(Data supplied Opens)
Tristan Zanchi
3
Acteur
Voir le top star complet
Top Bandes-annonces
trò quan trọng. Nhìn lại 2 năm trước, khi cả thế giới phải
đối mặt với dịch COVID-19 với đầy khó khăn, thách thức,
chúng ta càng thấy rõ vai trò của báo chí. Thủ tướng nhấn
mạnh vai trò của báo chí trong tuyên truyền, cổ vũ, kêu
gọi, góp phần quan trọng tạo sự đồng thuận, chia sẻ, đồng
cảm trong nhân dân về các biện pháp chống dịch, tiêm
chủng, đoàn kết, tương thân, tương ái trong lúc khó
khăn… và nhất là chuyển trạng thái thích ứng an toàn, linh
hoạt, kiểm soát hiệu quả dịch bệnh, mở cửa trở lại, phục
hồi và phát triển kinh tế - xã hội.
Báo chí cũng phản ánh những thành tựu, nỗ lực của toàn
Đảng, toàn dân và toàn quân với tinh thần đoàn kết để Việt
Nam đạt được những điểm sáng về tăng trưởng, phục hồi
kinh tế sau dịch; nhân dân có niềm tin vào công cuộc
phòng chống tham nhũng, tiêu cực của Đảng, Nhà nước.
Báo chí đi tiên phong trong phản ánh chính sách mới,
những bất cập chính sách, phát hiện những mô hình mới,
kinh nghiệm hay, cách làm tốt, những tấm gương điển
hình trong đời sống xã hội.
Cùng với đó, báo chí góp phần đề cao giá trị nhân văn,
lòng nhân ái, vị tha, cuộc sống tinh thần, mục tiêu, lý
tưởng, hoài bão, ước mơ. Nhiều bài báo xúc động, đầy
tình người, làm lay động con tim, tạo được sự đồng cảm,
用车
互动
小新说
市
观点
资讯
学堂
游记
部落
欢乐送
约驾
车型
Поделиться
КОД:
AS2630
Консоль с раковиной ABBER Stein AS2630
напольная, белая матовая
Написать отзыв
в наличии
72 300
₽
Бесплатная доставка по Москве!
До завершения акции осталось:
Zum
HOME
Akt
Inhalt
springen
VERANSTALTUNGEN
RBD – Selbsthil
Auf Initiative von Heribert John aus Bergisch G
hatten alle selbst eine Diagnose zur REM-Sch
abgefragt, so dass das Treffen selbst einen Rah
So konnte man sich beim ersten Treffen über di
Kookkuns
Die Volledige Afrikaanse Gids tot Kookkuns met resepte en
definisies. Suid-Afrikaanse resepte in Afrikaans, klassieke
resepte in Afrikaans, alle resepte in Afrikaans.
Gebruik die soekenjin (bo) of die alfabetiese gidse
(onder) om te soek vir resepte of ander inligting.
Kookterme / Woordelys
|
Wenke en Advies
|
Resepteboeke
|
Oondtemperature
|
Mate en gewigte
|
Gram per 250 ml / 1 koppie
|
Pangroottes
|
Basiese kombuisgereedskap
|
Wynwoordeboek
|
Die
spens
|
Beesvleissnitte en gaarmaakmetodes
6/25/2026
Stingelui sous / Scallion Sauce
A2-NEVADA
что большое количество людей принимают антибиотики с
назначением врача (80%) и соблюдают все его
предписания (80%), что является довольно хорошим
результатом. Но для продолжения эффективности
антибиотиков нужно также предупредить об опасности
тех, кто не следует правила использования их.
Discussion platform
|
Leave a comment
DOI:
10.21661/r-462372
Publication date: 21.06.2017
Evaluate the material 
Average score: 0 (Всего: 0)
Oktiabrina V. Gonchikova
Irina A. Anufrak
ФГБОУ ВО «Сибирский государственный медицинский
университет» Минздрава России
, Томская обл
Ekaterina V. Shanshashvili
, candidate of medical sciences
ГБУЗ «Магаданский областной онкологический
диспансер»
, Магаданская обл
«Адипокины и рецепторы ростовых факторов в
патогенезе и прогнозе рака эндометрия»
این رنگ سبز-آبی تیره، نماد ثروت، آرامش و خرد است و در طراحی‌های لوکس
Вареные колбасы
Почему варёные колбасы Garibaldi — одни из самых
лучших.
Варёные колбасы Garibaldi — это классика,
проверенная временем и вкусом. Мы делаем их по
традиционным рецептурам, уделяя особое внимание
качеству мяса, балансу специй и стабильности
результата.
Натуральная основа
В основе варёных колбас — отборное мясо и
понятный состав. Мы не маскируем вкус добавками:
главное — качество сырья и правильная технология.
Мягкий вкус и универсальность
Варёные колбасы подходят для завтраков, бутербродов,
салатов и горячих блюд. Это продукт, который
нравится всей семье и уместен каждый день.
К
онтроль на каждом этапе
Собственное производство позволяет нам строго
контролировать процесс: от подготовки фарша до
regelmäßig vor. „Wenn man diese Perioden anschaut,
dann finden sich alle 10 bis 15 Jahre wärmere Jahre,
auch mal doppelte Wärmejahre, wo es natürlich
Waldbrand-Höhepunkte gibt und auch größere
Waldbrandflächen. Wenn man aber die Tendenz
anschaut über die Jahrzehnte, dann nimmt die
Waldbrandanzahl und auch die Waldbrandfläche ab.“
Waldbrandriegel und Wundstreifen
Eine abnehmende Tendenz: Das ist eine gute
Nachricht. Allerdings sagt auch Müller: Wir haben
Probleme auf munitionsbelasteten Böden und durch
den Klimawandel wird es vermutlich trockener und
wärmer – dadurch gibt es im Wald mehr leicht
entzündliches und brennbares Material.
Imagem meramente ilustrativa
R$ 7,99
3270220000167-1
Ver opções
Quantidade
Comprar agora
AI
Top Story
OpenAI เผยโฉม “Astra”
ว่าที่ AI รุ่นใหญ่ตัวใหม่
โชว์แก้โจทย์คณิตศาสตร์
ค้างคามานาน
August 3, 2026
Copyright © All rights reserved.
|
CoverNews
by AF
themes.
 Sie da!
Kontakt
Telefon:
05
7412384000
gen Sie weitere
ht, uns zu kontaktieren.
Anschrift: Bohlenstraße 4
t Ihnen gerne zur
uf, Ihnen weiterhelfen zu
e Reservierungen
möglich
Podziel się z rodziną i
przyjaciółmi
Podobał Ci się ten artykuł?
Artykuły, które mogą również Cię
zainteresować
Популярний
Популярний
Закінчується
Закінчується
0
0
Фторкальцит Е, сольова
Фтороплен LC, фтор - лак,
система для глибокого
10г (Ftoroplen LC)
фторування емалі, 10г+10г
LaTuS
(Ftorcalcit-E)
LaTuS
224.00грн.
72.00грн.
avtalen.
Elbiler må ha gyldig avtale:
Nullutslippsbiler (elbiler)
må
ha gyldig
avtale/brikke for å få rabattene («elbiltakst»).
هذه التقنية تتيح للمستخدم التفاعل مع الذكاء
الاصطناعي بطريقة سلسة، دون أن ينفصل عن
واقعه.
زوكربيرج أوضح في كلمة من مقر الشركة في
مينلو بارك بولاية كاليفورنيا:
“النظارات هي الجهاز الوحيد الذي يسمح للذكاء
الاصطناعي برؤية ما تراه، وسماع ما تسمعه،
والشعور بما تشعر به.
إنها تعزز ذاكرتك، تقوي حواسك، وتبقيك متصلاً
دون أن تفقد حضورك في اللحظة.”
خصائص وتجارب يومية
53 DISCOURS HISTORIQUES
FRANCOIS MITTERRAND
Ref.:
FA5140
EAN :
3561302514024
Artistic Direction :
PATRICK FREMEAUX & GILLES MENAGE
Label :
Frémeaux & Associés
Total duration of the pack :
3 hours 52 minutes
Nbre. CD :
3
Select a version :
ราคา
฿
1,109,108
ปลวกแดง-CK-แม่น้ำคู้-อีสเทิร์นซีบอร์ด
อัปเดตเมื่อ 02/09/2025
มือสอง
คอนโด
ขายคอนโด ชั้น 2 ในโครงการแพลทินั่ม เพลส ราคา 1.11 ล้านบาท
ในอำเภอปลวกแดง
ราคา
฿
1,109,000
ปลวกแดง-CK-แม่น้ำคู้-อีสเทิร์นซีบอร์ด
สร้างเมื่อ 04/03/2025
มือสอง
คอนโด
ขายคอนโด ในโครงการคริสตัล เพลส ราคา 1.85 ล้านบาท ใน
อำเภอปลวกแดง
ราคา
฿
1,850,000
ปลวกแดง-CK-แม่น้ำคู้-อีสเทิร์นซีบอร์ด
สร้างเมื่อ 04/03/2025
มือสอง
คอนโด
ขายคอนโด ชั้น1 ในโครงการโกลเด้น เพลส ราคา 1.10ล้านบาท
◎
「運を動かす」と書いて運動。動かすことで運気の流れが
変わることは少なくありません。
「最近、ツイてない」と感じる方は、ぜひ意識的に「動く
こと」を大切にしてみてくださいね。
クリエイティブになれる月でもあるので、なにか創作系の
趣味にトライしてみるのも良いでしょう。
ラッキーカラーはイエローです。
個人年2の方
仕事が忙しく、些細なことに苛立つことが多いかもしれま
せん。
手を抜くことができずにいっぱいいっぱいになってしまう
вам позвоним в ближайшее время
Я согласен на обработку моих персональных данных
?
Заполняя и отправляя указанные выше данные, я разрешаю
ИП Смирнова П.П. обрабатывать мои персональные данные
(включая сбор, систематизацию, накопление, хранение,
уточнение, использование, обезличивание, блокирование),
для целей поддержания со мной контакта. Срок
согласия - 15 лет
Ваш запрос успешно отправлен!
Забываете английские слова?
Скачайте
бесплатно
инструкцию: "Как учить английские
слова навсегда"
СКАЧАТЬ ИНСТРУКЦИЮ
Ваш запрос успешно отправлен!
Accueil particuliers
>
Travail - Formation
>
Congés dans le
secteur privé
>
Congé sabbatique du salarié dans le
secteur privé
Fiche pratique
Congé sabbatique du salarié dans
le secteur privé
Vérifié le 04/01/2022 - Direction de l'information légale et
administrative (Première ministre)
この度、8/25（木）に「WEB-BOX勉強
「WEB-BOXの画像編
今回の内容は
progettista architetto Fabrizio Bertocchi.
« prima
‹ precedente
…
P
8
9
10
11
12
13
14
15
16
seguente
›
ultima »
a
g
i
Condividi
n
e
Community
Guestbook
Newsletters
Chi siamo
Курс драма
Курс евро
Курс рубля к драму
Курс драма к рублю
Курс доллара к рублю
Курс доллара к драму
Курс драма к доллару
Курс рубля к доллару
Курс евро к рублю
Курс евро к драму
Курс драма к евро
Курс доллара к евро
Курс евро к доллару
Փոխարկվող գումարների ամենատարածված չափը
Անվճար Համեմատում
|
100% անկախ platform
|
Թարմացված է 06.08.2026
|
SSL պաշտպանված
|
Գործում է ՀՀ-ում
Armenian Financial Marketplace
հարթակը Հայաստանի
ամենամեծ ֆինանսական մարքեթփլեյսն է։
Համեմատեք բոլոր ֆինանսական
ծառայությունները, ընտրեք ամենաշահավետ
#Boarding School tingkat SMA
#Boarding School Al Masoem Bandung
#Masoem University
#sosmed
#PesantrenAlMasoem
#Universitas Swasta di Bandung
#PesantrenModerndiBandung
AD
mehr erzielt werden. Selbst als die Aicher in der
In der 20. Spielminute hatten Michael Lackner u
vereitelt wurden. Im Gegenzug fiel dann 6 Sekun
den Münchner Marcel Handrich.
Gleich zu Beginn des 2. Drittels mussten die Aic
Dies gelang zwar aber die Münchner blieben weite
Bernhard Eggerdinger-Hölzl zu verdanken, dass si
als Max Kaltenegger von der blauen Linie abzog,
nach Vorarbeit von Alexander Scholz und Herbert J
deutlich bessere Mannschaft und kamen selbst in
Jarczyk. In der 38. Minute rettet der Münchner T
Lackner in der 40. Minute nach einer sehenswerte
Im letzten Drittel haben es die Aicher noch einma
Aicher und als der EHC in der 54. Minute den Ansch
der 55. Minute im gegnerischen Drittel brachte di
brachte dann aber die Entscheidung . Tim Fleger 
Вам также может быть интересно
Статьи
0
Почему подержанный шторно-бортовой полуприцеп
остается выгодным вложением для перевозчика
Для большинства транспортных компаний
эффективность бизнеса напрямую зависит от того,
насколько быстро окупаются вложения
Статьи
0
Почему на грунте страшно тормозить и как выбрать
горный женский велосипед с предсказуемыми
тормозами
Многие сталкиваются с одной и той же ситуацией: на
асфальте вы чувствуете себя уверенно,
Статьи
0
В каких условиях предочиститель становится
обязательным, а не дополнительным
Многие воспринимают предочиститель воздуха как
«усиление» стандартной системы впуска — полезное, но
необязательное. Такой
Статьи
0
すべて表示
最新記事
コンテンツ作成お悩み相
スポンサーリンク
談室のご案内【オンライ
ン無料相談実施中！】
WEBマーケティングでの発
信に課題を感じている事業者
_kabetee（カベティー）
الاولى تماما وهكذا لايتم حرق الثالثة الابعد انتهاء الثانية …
(Data supplied Closes)
What lines in the records contain the word "trọng"? Return each one.

*Task solution*
trò quan trọng. Nhìn lại 2 năm trước, khi cả thế giới phải
gọi, góp phần quan trọng tạo sự đồng thuận, chia sẻ, đồng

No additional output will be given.